Les partenaires militaires et économiques privilégiés
- La France a été le principal partenaire historique et fournisseur militaire, mais son influence a diminué.
- La Russie est devenue le plus grand fournisseur d’armes du Togo et a envoyé des conseillers militaires pour construire un camp près de la frontière avec le Burkina Faso.
- Moscou a obtenu l’approbation pour ouvrir une ambassade à Lomé en 2025.
- La Chine est un important bailleur de fonds pour les projets d’infrastructure, comme l’extension du port et de l’aéroport de Lomé.
- Les relations sino-togolaises ont été élevées au rang de « partenariat stratégique complet » en 2024.
- Il a été rapporté que le Togo envisageait de rejoindre l’Alliance des États du Sahel, un groupe soutenu par la Russie.
La longévité du système et l’héritage politique
La concentration du pouvoir au Togo s’inscrit dans une dynamique historique de long terme, qui façonne profondément la culture politique et les processus décisionnels actuels.

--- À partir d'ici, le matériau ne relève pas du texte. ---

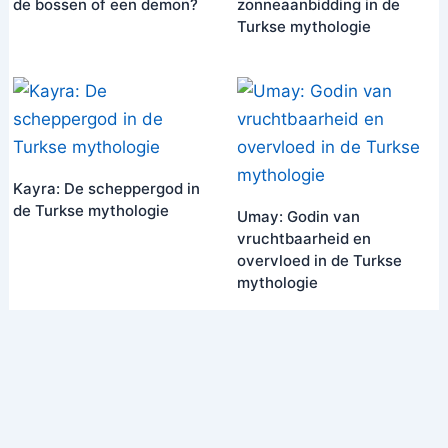
de bossen of een demon?
zonneaanbidding in de
Turkse mythologie
Kayra: De scheppergod in
de Turkse mythologie
Umay: Godin van
vruchtbaarheid en
overvloed in de Turkse
mythologie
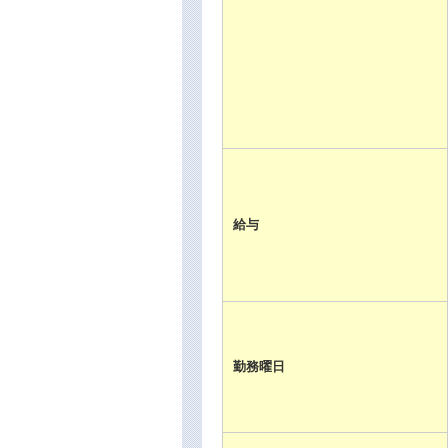
給与
勤務曜日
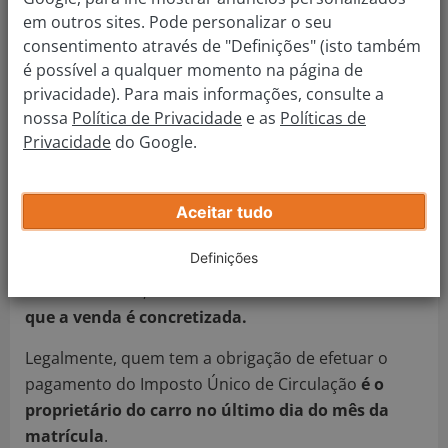
e E.
.
em outros sites. Pode personalizar o seu
Automóveis elétricos
consentimento através de "Definições" (isto também
é possível a qualquer momento na página de
Automóveis que, tendo
mais de 30 anos
e
privacidade). Para mais informações, consulte a
constituindo peças de museus públicos, só
nossa
Política de Privacidade
e as
Políticas de
ocasionalmente sejam objeto de uso e
não
Privacidade
do Google.
efetuem deslocações anuais superiores a
500 quilómetros
Aceitar tudo
Quem paga o IUC se vender o carro?
Definições
A responsabilidade sobre o pagamento do IUC está,
essencialmente, relacionada
com o momento em
que a venda é concretizada.
Legalmente, quem tem a obrigação de efetuar o
pagamento do Imposto Único de Circulação
é o
proprietário do carro no último dia do mês da
matrícula
.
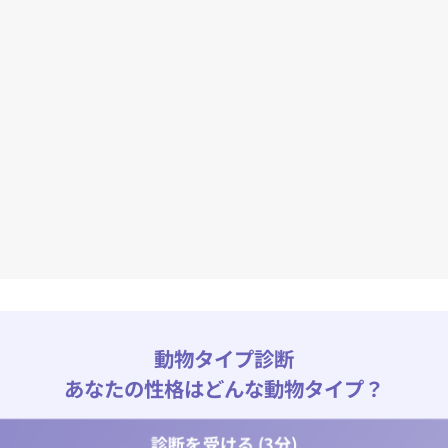
動物タイプ診断
あなたの性格はどんな動物タイプ？
診断を受ける (3分)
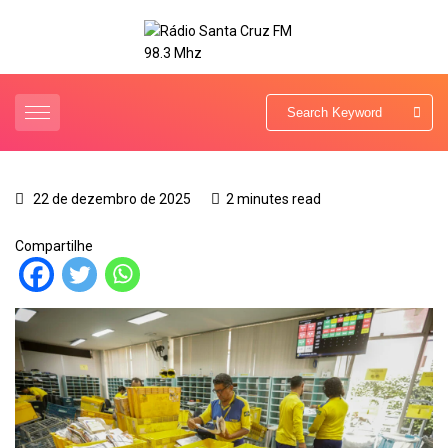
22 de dezembro de 2025
2 minutes read
Compartilhe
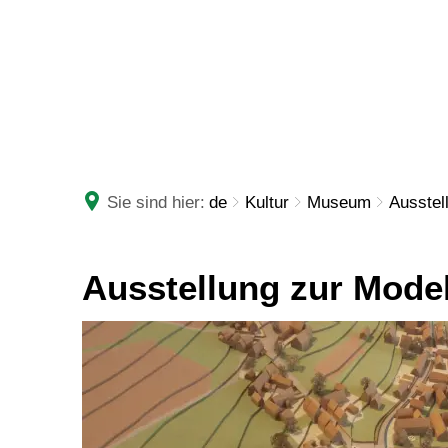
RATHAUS
LEBE
Sie sind hier:
de
Kultur
Museum
Ausstel
Ausstellung
Ausstellung zur Mode
zur
Modellstadt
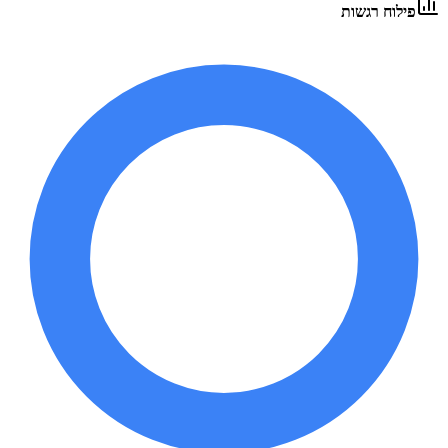
פילוח רגשות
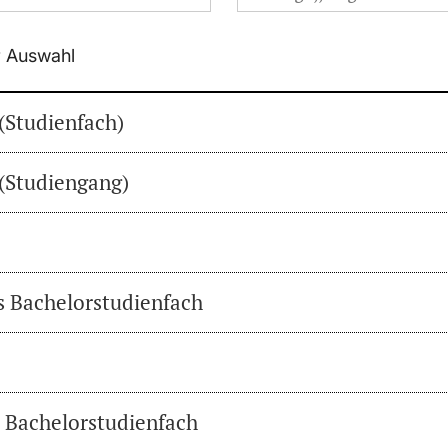
r Auswahl
(Studienfach)
(Studiengang)
es Bachelorstudienfach
s Bachelorstudienfach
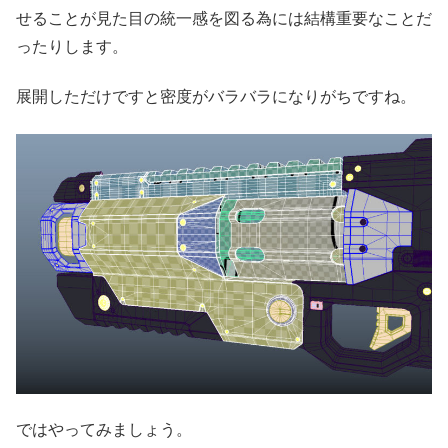
せることが見た目の統一感を図る為には結構重要なことだ
ったりします。
展開しただけですと密度がバラバラになりがちですね。
ではやってみましょう。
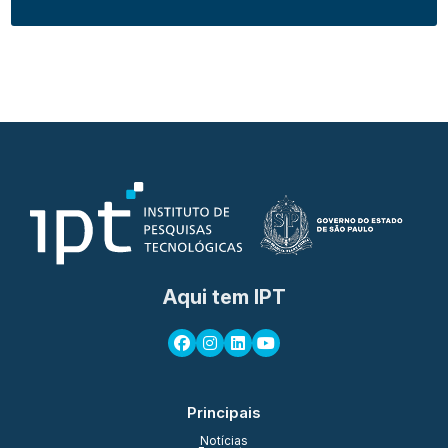
Aqui tem IPT
Principais
Notícias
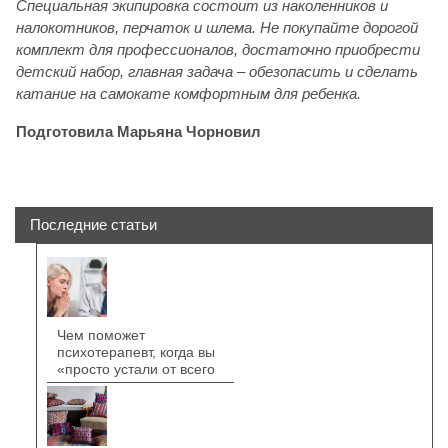
Специальная экипировка состоит из наколенников и
налокотников, перчаток и шлема. Не покупайте дорогой
комплект для профессионалов, достаточно приобрести
детский набор, главная задача – обезопасить и сделать
катание на самокате комфортным для ребенка.
Подготовила Марьяна Чорновил
Последние статьи
Чем поможет
психотерапевт, когда вы
«просто устали от всего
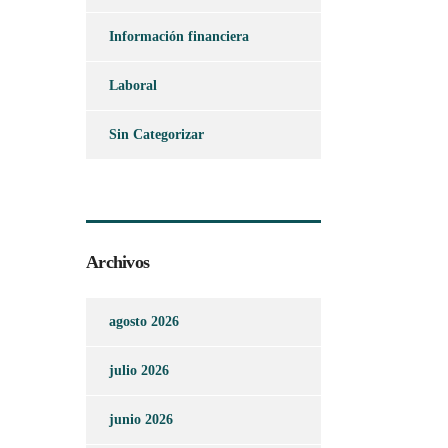
Información financiera
Laboral
Sin Categorizar
Archivos
agosto 2026
julio 2026
junio 2026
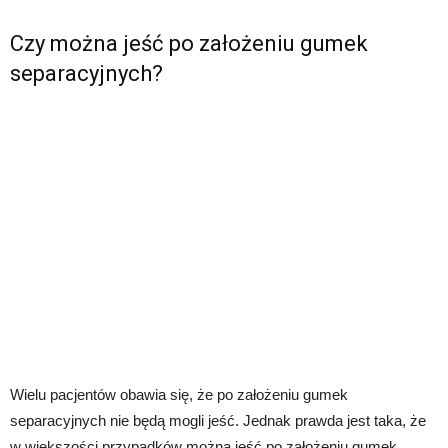
Czy można jeść po założeniu gumek
separacyjnych?
Wielu pacjentów obawia się, że po założeniu gumek
separacyjnych nie będą mogli jeść. Jednak prawda jest taka, że
w większości przypadków można jeść po założeniu gumek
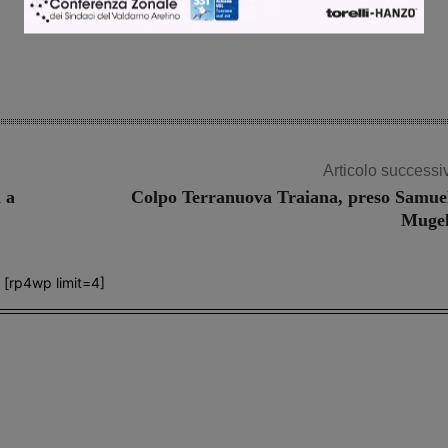
Articolo successi
 a
Colpo Terranuova Traiana, preso Samue
Mugel
[rp4wp limit=4]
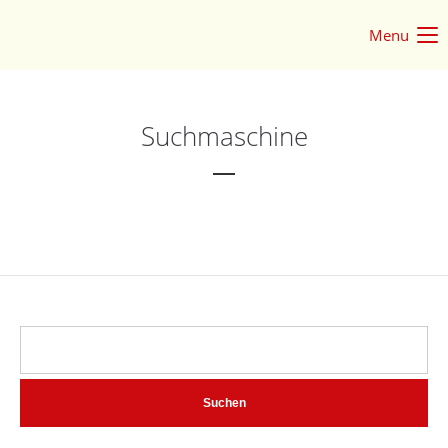
Menu
Login
Benutzername
Suchmaschine
Passwort
Anmelden
Register
|
Lost your password?
Support
Suchen
Lorem ipsum dolor sit amet:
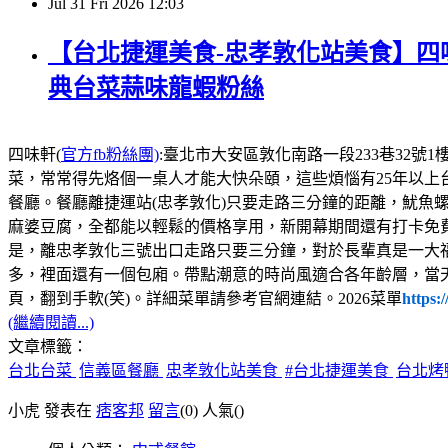
Jul
31
Fri
2026
12:03
【台北捷運美食-忠孝敦化站美食】四味
典台菜蒜味龍蝦粉絲
四味軒(
官方fb粉絲團)
:臺北市大安區敦化南路一段233巷32號1樓，電話:02
菜，常常得先烙個一桌人才能大快朵頤，這些煩惱有25年以上
餐廳。餐廳離捷運站(忠孝敦化)只要走路三分鐘的距離，魷魚
麻婆豆腐，全都能以輕鬆的價格享用，新開幕期間還有打卡免
是，離忠孝敦化三號出口走路只要三分鐘，對於長輩真是一大
多，裡面還有一個包廂。帶點潮意的時尚風適合各年齡層，當
頁，翻到手軟(笑)。詳細菜單請參考官網連結。2026菜單
https:
(繼續閱讀...)
文章標籤：
台北台菜
信義區餐廳
忠孝敦化站美食
#台北捷運美食
台北烤
小虎 發表在
痞客邦
留言
(0)
人氣(
)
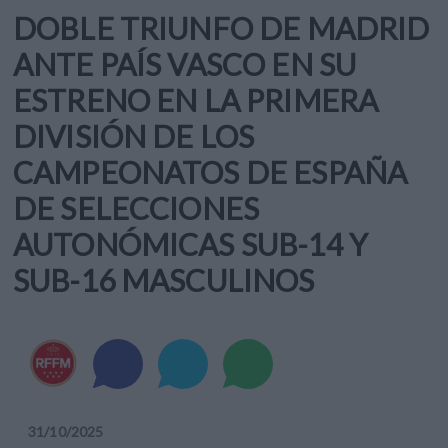
DOBLE TRIUNFO DE MADRID
ANTE PAÍS VASCO EN SU
ESTRENO EN LA PRIMERA
DIVISIÓN DE LOS
CAMPEONATOS DE ESPAÑA
DE SELECCIONES
AUTONÓMICAS SUB-14 Y
SUB-16 MASCULINOS
31
/
10
/
2025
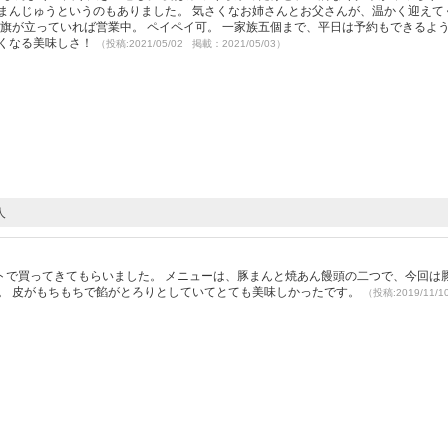
まんじゅうというのもありました。 気さくなお姉さんとお父さんが、温かく迎えて
に旗が立っていれば営業中。 ペイペイ可。 一家族五個まで、平日は予約もできるよ
たくなる美味しさ！
（投稿:2021/05/02 掲載：2021/05/03）
人
トで買ってきてもらいました。 メニューは、豚まんと焼あん饅頭の二つで、今回は
。 皮がもちもちで餡がとろりとしていてとても美味しかったです。
（投稿:2019/11/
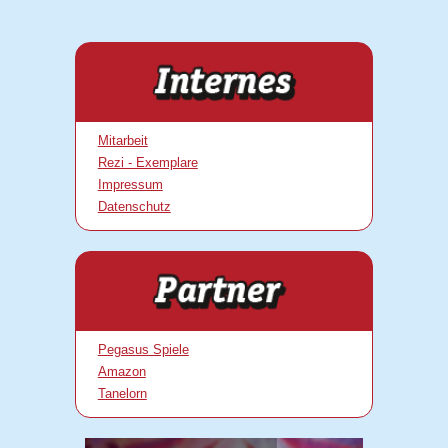
Mitarbeit
Rezi - Exemplare
Impressum
Datenschutz
Pegasus Spiele
Amazon
Tanelorn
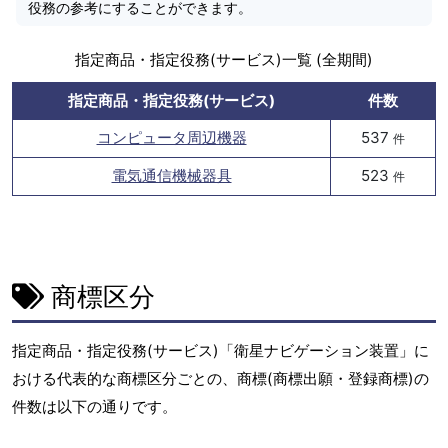
役務の参考にすることができます。
指定商品・指定役務(サービス)一覧 (全期間)
指定商品・指定役務(サービス)
件数
コンピュータ周辺機器
537
件
電気通信機械器具
523
件
商標区分
指定商品・指定役務(サービス)「衛星ナビゲーション装置」に
おける代表的な商標区分ごとの、商標(商標出願・登録商標)の
件数は以下の通りです。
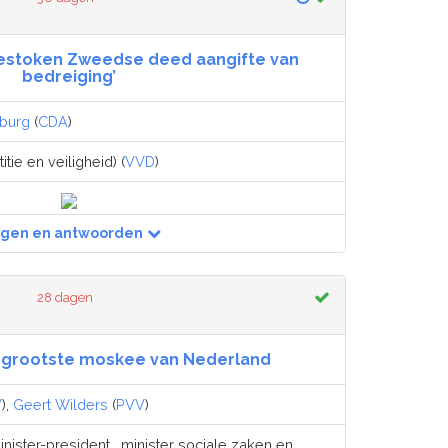
gestoken Zweedse deed aangifte van
bedreiging’
burg
(
CDA
)
itie en veiligheid) (
VVD
)
agen en antwoorden
28 dagen
 grootste moskee van Nederland
V
),
Geert Wilders
(
PVV
)
nister-president , minister sociale zaken en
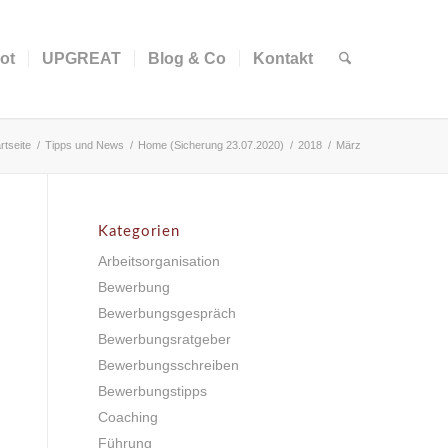
ot
UPGREAT
Blog & Co
Kontakt
rtseite
/
Tipps und News
/
Home (Sicherung 23.07.2020)
/
2018
/
März
Kategorien
Arbeitsorganisation
Bewerbung
Bewerbungsgespräch
Bewerbungsratgeber
Bewerbungsschreiben
Bewerbungstipps
Coaching
Führung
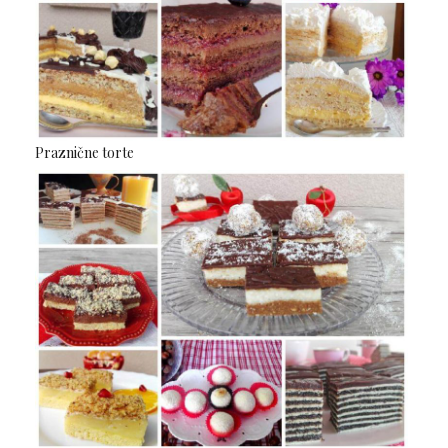
Praznične torte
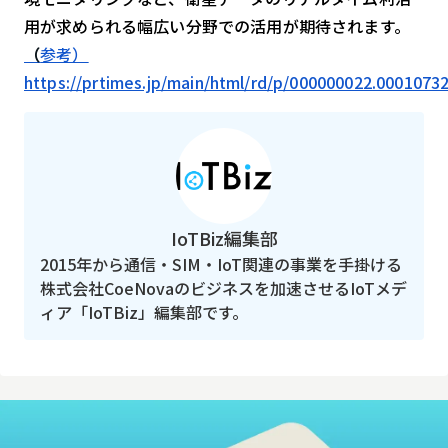
用が求められる幅広い分野での活用が期待されます。
（
参考）
https://prtimes.jp/main/html/rd/p/000000022.0001073
IoTBiz編集部
2015年から通信・SIM・IoT関連の事業を手掛ける
株式会社CoeNovaのビジネスを加速させるIoTメデ
ィア「IoTBiz」編集部です。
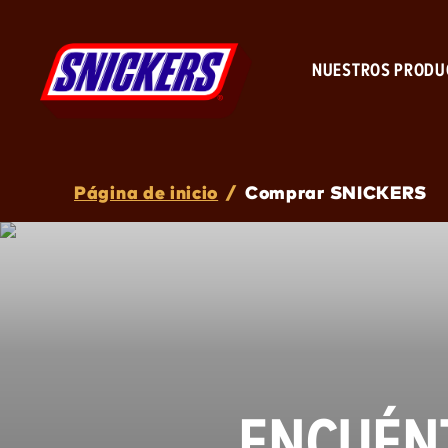
NUESTROS PRODU
Breadcrumb
Página de inicio
/
Comprar SNICKERS
ENCUÉN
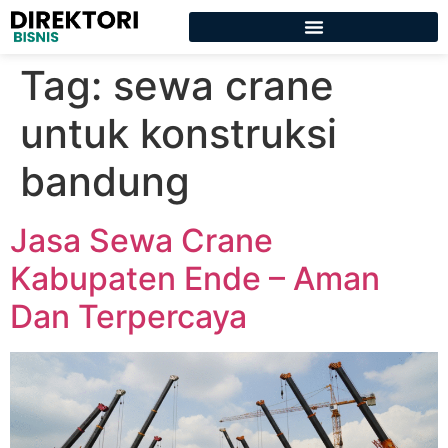
Tag:
sewa crane
untuk konstruksi
bandung
Jasa Sewa Crane
Kabupaten Ende – Aman
Dan Terpercaya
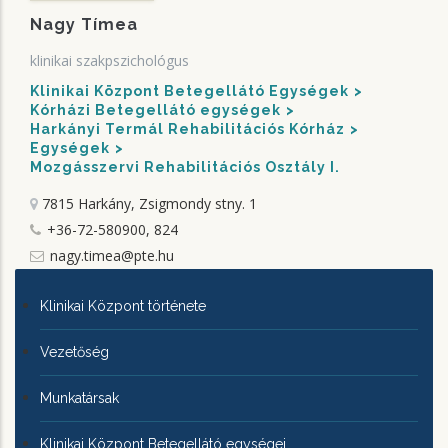
Nagy Tímea
klinikai szakpszichológus
Klinikai Központ Betegellátó Egységek
Kórházi Betegellátó egységek
Harkányi Termál Rehabilitációs Kórház
Egységek
Mozgásszervi Rehabilitációs Osztály I.
7815 Harkány, Zsigmondy stny. 1
+36-72-580900, 824
nagy.timea@pte.hu
KLINIKAI
Klinikai Központ története
KÖZPONTRÓL
Vezetőség
Munkatársak
Klinikai Központ Betegellátó egységei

La permanence du clan Gnassingbé depuis 1967
- La famille Gnassingbé dirige le Togo depuis 1967, lorsque le père de Faure, Gnassingbé Eyadéma, a pris le pouvoir par un coup d’État.
- Faure Gnassingbé a lui-même succédé à son père en 2005, suite à un coup de force constitutionnel qui a empêché le président de l’Assemblée nationale d’assurer l’intérim.
- Le parti fondé par Eyadéma, le Rassemblement du peuple togolais (RPT), a été remplacé en 2012 par l’UNIR, mais la structure du pouvoir est restée inchangée.
- Les forces de sécurité, restructurées sur une base ethnique, sont considérées comme un pilier du régime.
- Le Togo est classé comme un « État à parti dominant » où l’opposition n’a pratiquement aucune chance réelle d’accéder au pouvoir.
- Les réformes constitutionnelles de 2024 sont perçues par les analystes comme la « consécration finale du coup d’État de 2005 », verrouillant le système pour en assurer la pérennité.
Conclusion
En définitive, la question des décideurs au Togo trouve sa réponse dans un système de pouvoir concentré et verrouillé. La récente réforme constitutionnelle, en instaurant une dyarchie formelle, a consolidé la mainmise de Faure Gnassingbé sur l’exécutif grâce au poste de Président du Conseil des Ministres, dont le mandat n’est pas limité. Ce pouvoir s’exerce avec l’appui d’un parti majoritaire omniprésent, l’UNIR, qui contrôle toutes les chambres législatives, et s’appuie sur la loyauté des forces de sécurité. En arrière-plan, une administration dévouée met en œuvre les politiques et des partenariats internationaux stratégiques, notamment avec la Russie et la Chine, offrent au régime des leviers de soutien et de légitimation. Ainsi, derrière une façade institutionnelle renouvelée, la réalité du pouvoir au Togo demeure l’affaire d’un cercle restreint gravitant autour d’une dynastie politique dont l’emprise, bien établie depuis des décennies, a été soigneusement préservée et renforcée pour l’avenir.